Yeah, I very much believe that the finale of TBA will be the majority of the Coco Ride. We will have facades lining the canal with many simple figures on terraces and steps and the occasional high end AA littered in the foreground of 3-5 scenes. And in those facades will be "windows" with tons of screen-based gags.
I think if you think about Pirates as just the town section (well dunking, auction, chasing, burning the town), that will the idea for Coco with tighter sets and more screens. With luck we'll get a little cool opening scene/moment before we get to the city of the dead, but I wouldn't expect more than that general concept of 4 sections of a cocktail party.
The biggest challenge, for me, is making it not one-note. Pirates succeeds because the difference between the bayou and the caverns of gold and skeletons and the ship battle, and the town section and even the muted encore before the final lift. The ride has variety and you get every part of a pirate ride that you could ask for. With Coco, I hope it isn't just endless haciendas and skeletons singing and dancing. I want Marc Davis gags and moments.
And that is what Tiana's finale lacks. There's not a lot to discover and let your eyes wander over like in Pirates, IASW, and even the previous finale for SM. You could look and watch the scenes all around you with the gators and the hay cart and the variety of figures on the boat to even the blue bird and Brer Fox/Bear gag. Now, everything is designed to make you look at Tiana only. You do get the nice little Carlotta wave moment, but that feels like they moved the greeter moment with the porcupine on the shell and merely moved it inward, taking that space away from the energy of the finale. And then when you do pass Tiana's mom and friend, the projection animation, the blandness of the band, and the staging all puts focus on Tiana. When you look elsewhere, you can feel your eye redirected back to her.
Hopefully this team is a bit better in design and storytelling, and we get to explore a new world rather than see familiar characters park and bark.

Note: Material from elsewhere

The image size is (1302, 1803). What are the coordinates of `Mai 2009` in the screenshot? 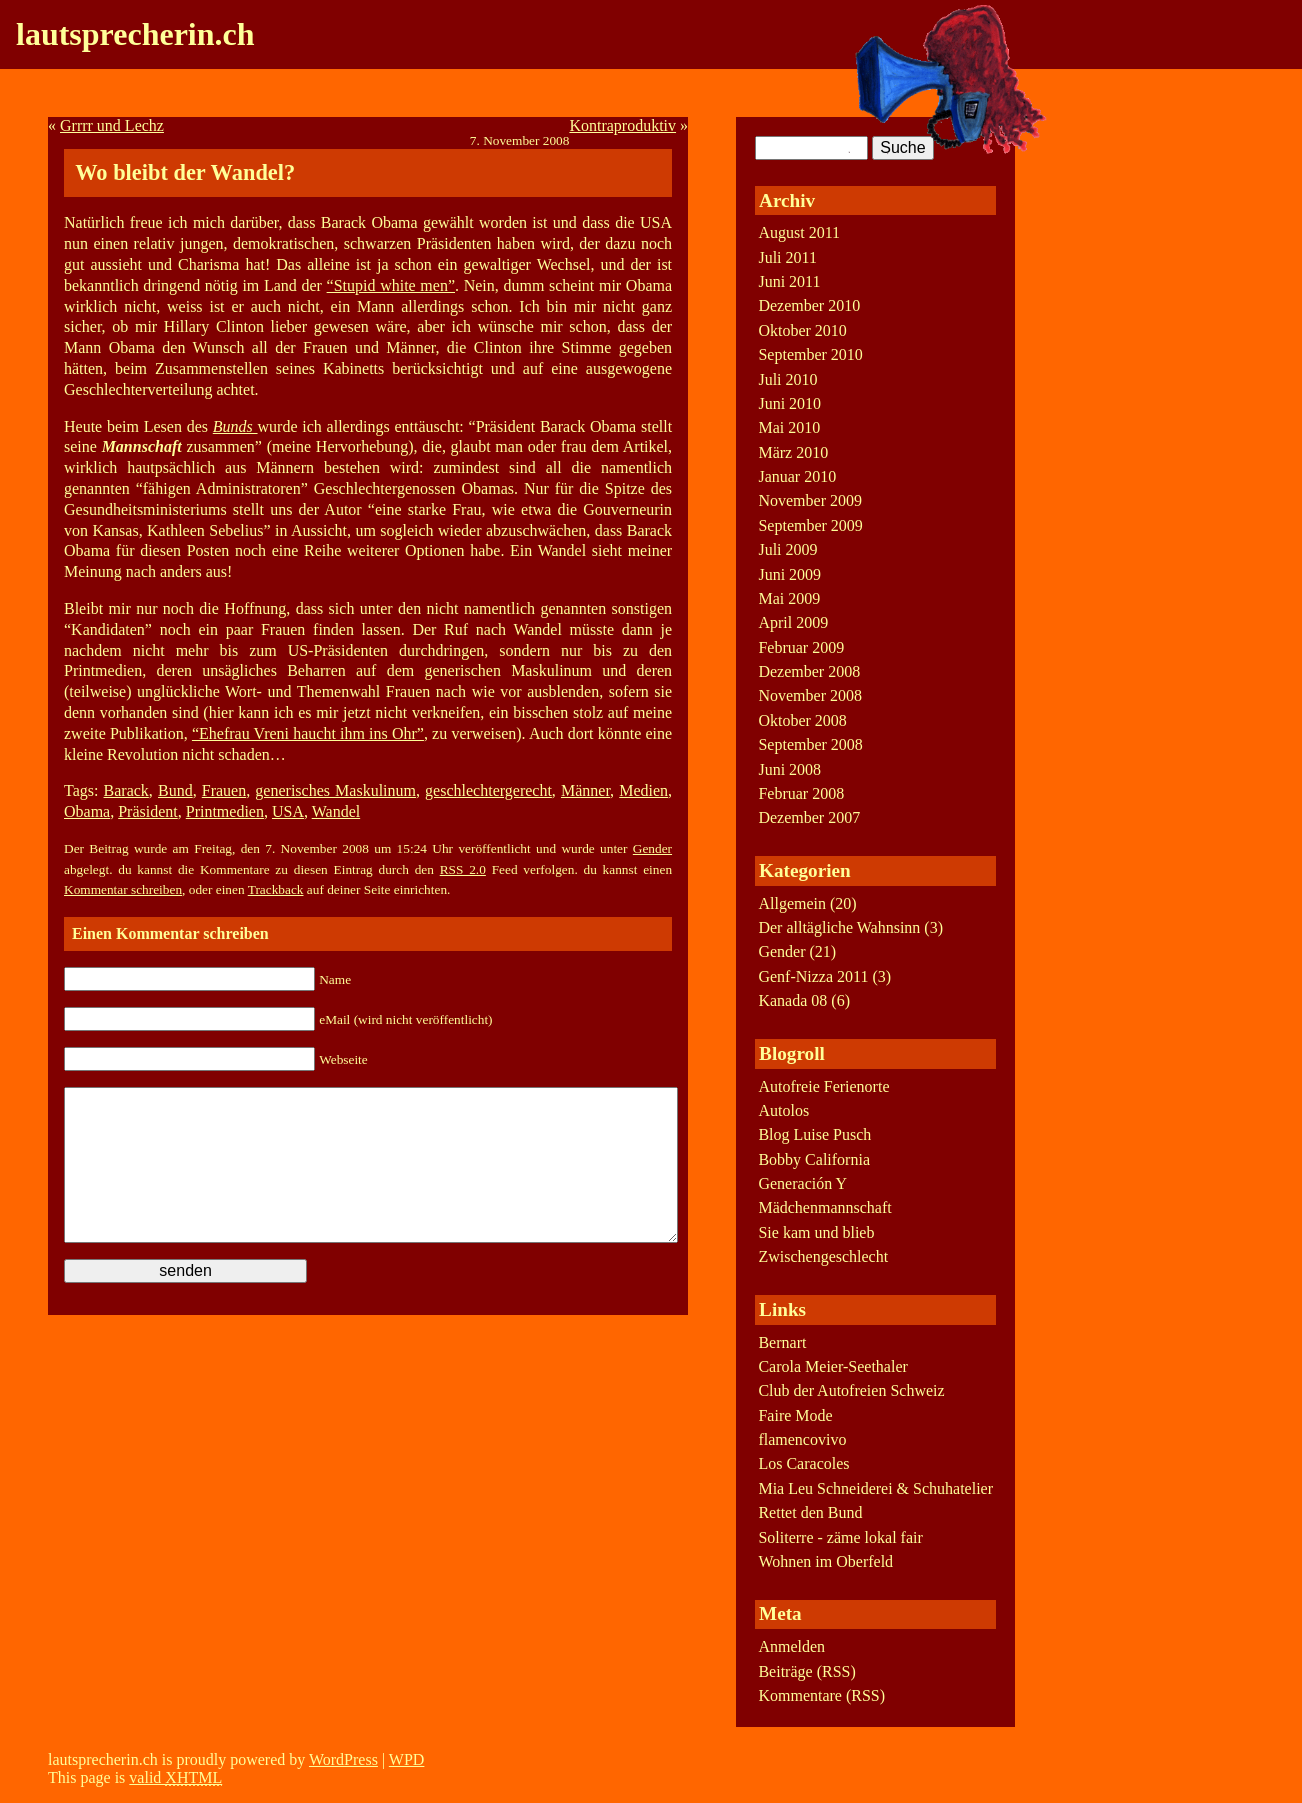 It's located at (789, 598).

Good points. My biggest thing is make it atmospheric. Think atmosphere first, characters second. Give us a whole opening scene like the blue bayou over at POTC where we float through a candle lit cemetery. Then drop us down into the land of the dead where we slowly start to see the characters etc. Let there be some conflict. Make us feel like we re in on the adventure and not just watching a retelling of the story on a moving vehicle. Don’t exclude the villain and don’t make the ride one dimensional. Happy. Party. Happy. Bright. Singing. Happy. Happy. Celebration.